Work to complete
Could the records be returned exactly, with the pictures left out?

***** Data extracts

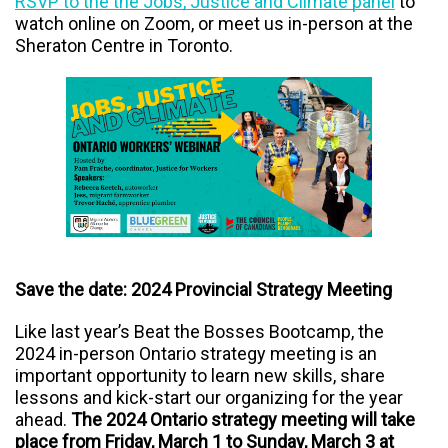
RSVP to the the Jobs, Justice and Climate panel
to
watch online on Zoom, or meet us in-person at the
Sheraton Centre in Toronto.
Save the date: 2024 Provincial Strategy Meeting
Like last year’s Beat the Bosses Bootcamp, the
2024 in-person Ontario strategy meeting is an
important opportunity to learn new skills, share
lessons and kick-start our organizing for the year
ahead.
The 2024 Ontario strategy meeting will take
place from Friday, March 1 to Sunday, March 3 at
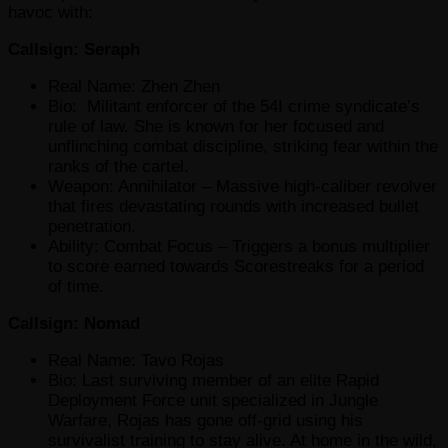
havoc with:
Callsign: Seraph
Real Name: Zhen Zhen
Bio: Militant enforcer of the 54I crime syndicate’s
rule of law. She is known for her focused and
unflinching combat discipline, striking fear within the
ranks of the cartel.
Weapon: Annihilator – Massive high-caliber revolver
that fires devastating rounds with increased bullet
penetration.
Ability: Combat Focus – Triggers a bonus multiplier
to score earned towards Scorestreaks for a period
of time.
Callsign: Nomad
Real Name: Tavo Rojas
Bio: Last surviving member of an elite Rapid
Deployment Force unit specialized in Jungle
Warfare, Rojas has gone off-grid using his
survivalist training to stay alive. At home in the wild,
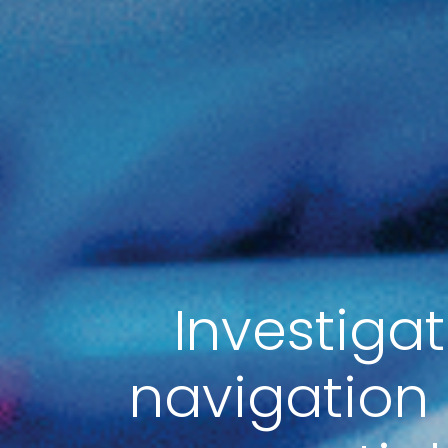
Investiga
navigation 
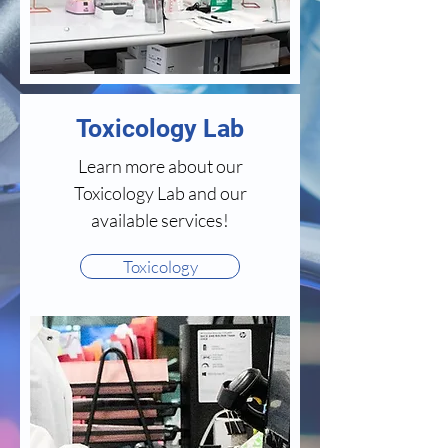
Toxicology Lab
Learn more about our
Toxicology Lab and our
available services!
Toxicology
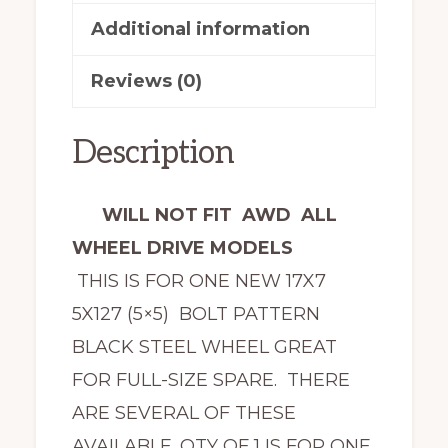
Additional information
Reviews (0)
Description
WILL NOT FIT AWD ALL
WHEEL DRIVE MODELS
THIS IS FOR ONE NEW 17X7
5X127 (5×5) BOLT PATTERN
BLACK STEEL WHEEL GREAT
FOR FULL-SIZE SPARE. THERE
ARE SEVERAL OF THESE
AVAILABLE. QTY OF 1 IS FOR ONE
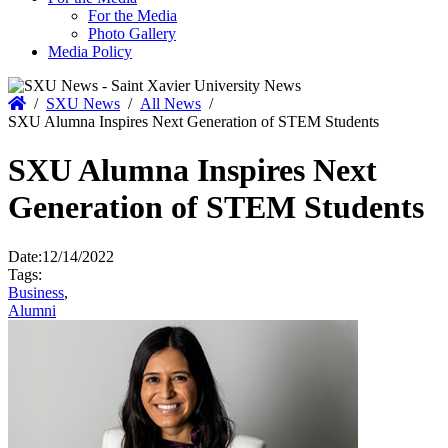
For the Media
Photo Gallery
Media Policy
Home
/
SXU News
/
All News
/
SXU Alumna Inspires Next Generation of STEM Students
SXU Alumna Inspires Next
Generation of STEM Students
Date:
12/14/2022
Tags:
Business
,
Alumni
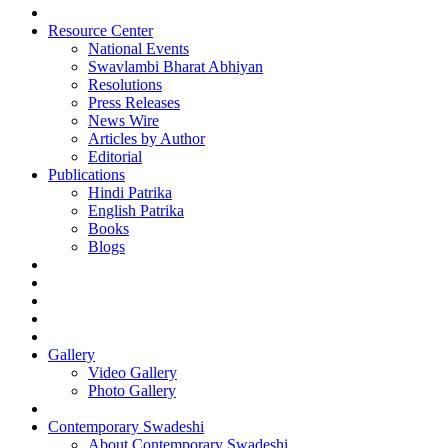
Resource Center
National Events
Swavlambi Bharat Abhiyan
Resolutions
Press Releases
News Wire
Articles by Author
Editorial
Publications
Hindi Patrika
English Patrika
Books
Blogs
Gallery
Video Gallery
Photo Gallery
Contemporary Swadeshi
About Contemporary Swadeshi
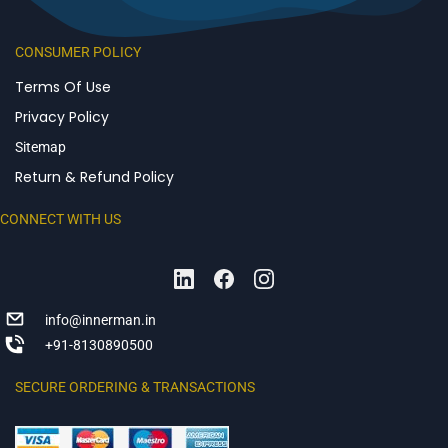
CONSUMER POLICY
Terms Of Use
Privacy Policy
Sitemap
Return & Refund Policy
CONNECT WITH US
info@innerman.in
+91-8130890500
SECURE ORDERING & TRANSACTIONS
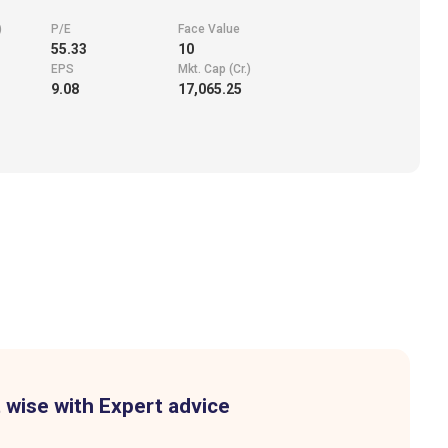
)
P/E
Face Value
55.33
10
EPS
Mkt. Cap (Cr.)
9.08
17,065.25
 wise with Expert advice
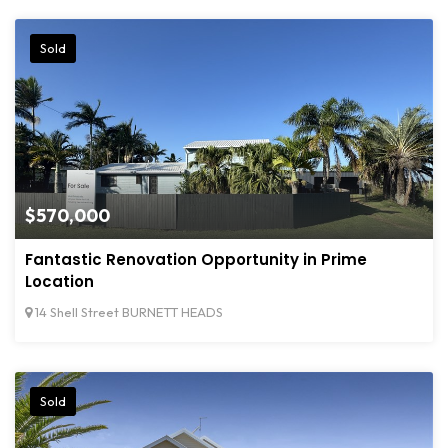
Sold
$570,000
Fantastic Renovation Opportunity in Prime
Location
14 Shell Street BURNETT HEADS
Sold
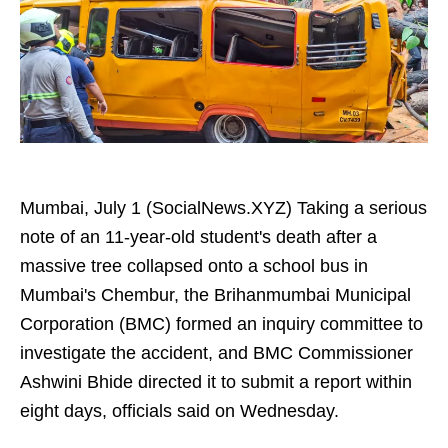
Mumbai, July 1 (SocialNews.XYZ) Taking a serious
note of an 11-year-old student's death after a
massive tree collapsed onto a school bus in
Mumbai's Chembur, the Brihanmumbai Municipal
Corporation (BMC) formed an inquiry committee to
investigate the accident, and BMC Commissioner
Ashwini Bhide directed it to submit a report within
eight days, officials said on Wednesday.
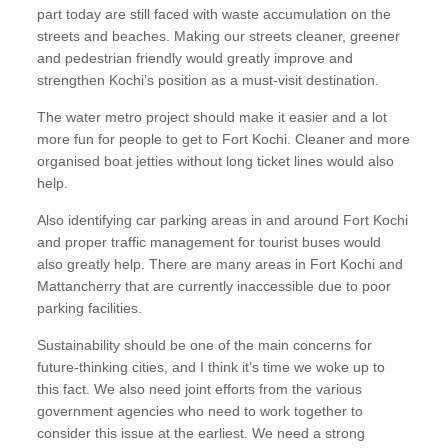
part today are still faced with waste accumulation on the
streets and beaches. Making our streets cleaner, greener
and pedestrian friendly would greatly improve and
strengthen Kochi’s position as a must-visit destination.
The water metro project should make it easier and a lot
more fun for people to get to Fort Kochi. Cleaner and more
organised boat jetties without long ticket lines would also
help.
Also identifying car parking areas in and around Fort Kochi
and proper traffic management for tourist buses would
also greatly help. There are many areas in Fort Kochi and
Mattancherry that are currently inaccessible due to poor
parking facilities.
Sustainability should be one of the main concerns for
future-thinking cities, and I think it’s time we woke up to
this fact. We also need joint efforts from the various
government agencies who need to work together to
consider this issue at the earliest. We need a strong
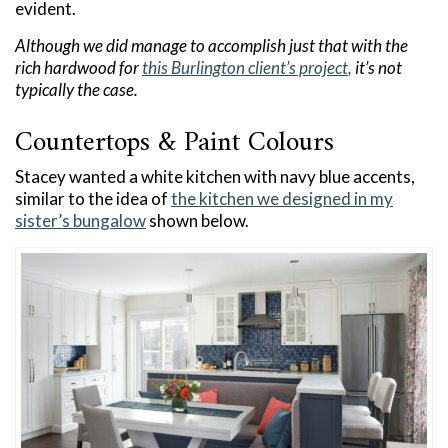
evident.
Although we did manage to accomplish just that with the
rich hardwood for
this Burlington client’s project
,
it’s not
typically the case.
Countertops & Paint Colours
Stacey wanted a white kitchen with navy blue accents,
similar to the idea of
the kitchen we designed in my
sister’s bungalow
shown below.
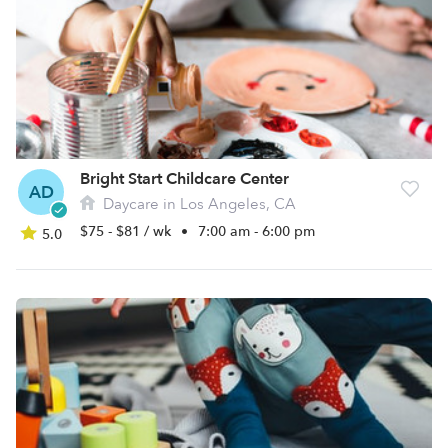
Bright Start Childcare Center
AD
Daycare in Los Angeles, CA
$75 - $81 / wk
•
7:00 am - 6:00 pm
5.0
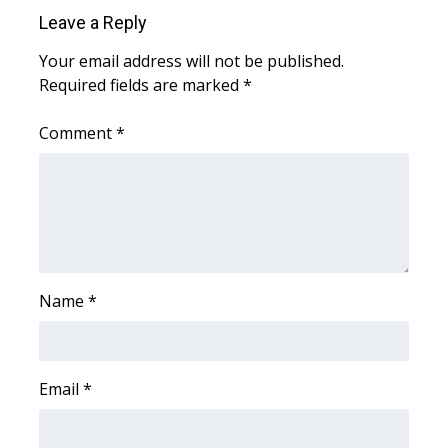
WCBI Sunrise Saturday
Leave a Reply
Sports
Your email address will not be published.
Required fields are marked
*
2026 High School Football Tour
Comment
*
Local Sports
College Sports
2025 High School Football Tour
Weather
Name
*
Latest Forecast
Email
*
Interactive Radar & Alerts
Severe Weather Center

**********

Response
RSVP to the the Jobs, Justice and Climate panel
to
watch online on Zoom, or meet us in-person at the
Sheraton Centre in Toronto.
Save the date: 2024 Provincial Strategy Meeting
Like last year’s Beat the Bosses Bootcamp, the
2024 in-person Ontario strategy meeting is an
important opportunity to learn new skills, share
lessons and kick-start our organizing for the year
ahead.
The 2024 Ontario strategy meeting will take
place from Friday, March 1 to Sunday, March 3 at
havoc with:
Callsign: Seraph
Real Name: Zhen Zhen
Bio: Militant enforcer of the 54I crime syndicate’s
rule of law. She is known for her focused and
unflinching combat discipline, striking fear within the
ranks of the cartel.
Weapon: Annihilator – Massive high-caliber revolver
that fires devastating rounds with increased bullet
penetration.
Ability: Combat Focus – Triggers a bonus multiplier
to score earned towards Scorestreaks for a period
of time.
Callsign: Nomad
Real Name: Tavo Rojas
Bio: Last surviving member of an elite Rapid
Deployment Force unit specialized in Jungle
Warfare, Rojas has gone off-grid using his
survivalist training to stay alive. At home in the wild,
Investiga
navigation 
Toxicology Lab
Learn more about our
Toxicology Lab and our
available services!
Toxicology
Additional information
Reviews (0)
Description
WILL NOT FIT AWD ALL
WHEEL DRIVE MODELS
THIS IS FOR ONE NEW 17X7
5X127 (5×5) BOLT PATTERN
BLACK STEEL WHEEL GREAT
FOR FULL-SIZE SPARE. THERE
ARE SEVERAL OF THESE
AVAILABLE. QTY OF 1 IS FOR ONE
For the Media
Photo Gallery
Media Policy
Home
/
SXU News
/
All News
/
SXU Alumna Inspires Next Generation of STEM Students
SXU Alumna Inspires Next
Generation of STEM Students
Date:
12/14/2022
Tags:
Business
,
Alumni
Resource Center
National Events
Swavlambi Bharat Abhiyan
Resolutions
Press Releases
News Wire
Articles by Author
Editorial
Publications
Hindi Patrika
English Patrika
Books
Blogs
Gallery
Video Gallery
Photo Gallery
Contemporary Swadeshi
About Contemporary Swadeshi
CONSUMER POLICY
Terms Of Use
Privacy Policy
Sitemap
Return & Refund Policy
CONNECT WITH US
info@innerman.in
+91-8130890500
SECURE ORDERING & TRANSACTIONS
)
P/E
Face Value
55.33
10
EPS
Mkt. Cap (Cr.)
9.08
17,065.25
 wise with Expert advice
Sold
$570,000
Fantastic Renovation Opportunity in Prime
Location
14 Shell Street BURNETT HEADS
Sold
Mumbai, July 1 (SocialNews.XYZ) Taking a serious
note of an 11-year-old student's death after a
massive tree collapsed onto a school bus in
Mumbai's Chembur, the Brihanmumbai Municipal
Corporation (BMC) formed an inquiry committee to
investigate the accident, and BMC Commissioner
Ashwini Bhide directed it to submit a report within
eight days, officials said on Wednesday.
part today are still faced with waste accumulation on the
streets and beaches. Making our streets cleaner, greener
and pedestrian friendly would greatly improve and
strengthen Kochi’s position as a must-visit destination.
The water metro project should make it easier and a lot
more fun for people to get to Fort Kochi. Cleaner and more
organised boat jetties without long ticket lines would also
help.
Also identifying car parking areas in and around Fort Kochi
and proper traffic management for tourist buses would
also greatly help. There are many areas in Fort Kochi and
Mattancherry that are currently inaccessible due to poor
parking facilities.
Sustainability should be one of the main concerns for
future-thinking cities, and I think it’s time we woke up to
this fact. We also need joint efforts from the various
government agencies who need to work together to
consider this issue at the earliest. We need a strong
evident.
Although we did manage to accomplish just that with the
rich hardwood for
this Burlington client’s project
,
it’s not
typically the case.
Countertops & Paint Colours
Stacey wanted a white kitchen with navy blue accents,
similar to the idea of
the kitchen we designed in my
sister’s bungalow
shown below.
Bright Start Childcare Center
AD
Daycare in Los Angeles, CA
$75 - $81 / wk
•
7:00 am - 6:00 pm
5.0
WCBI Sunrise Saturday
Leave a Reply
Sports
Your email address will not be published.
Required fields are marked
*
2026 High School Football Tour
Comment
*
Local Sports
College Sports
2025 High School Football Tour
Weather
Name
*
Latest Forecast
Email
*
Interactive Radar & Alerts
Severe Weather Center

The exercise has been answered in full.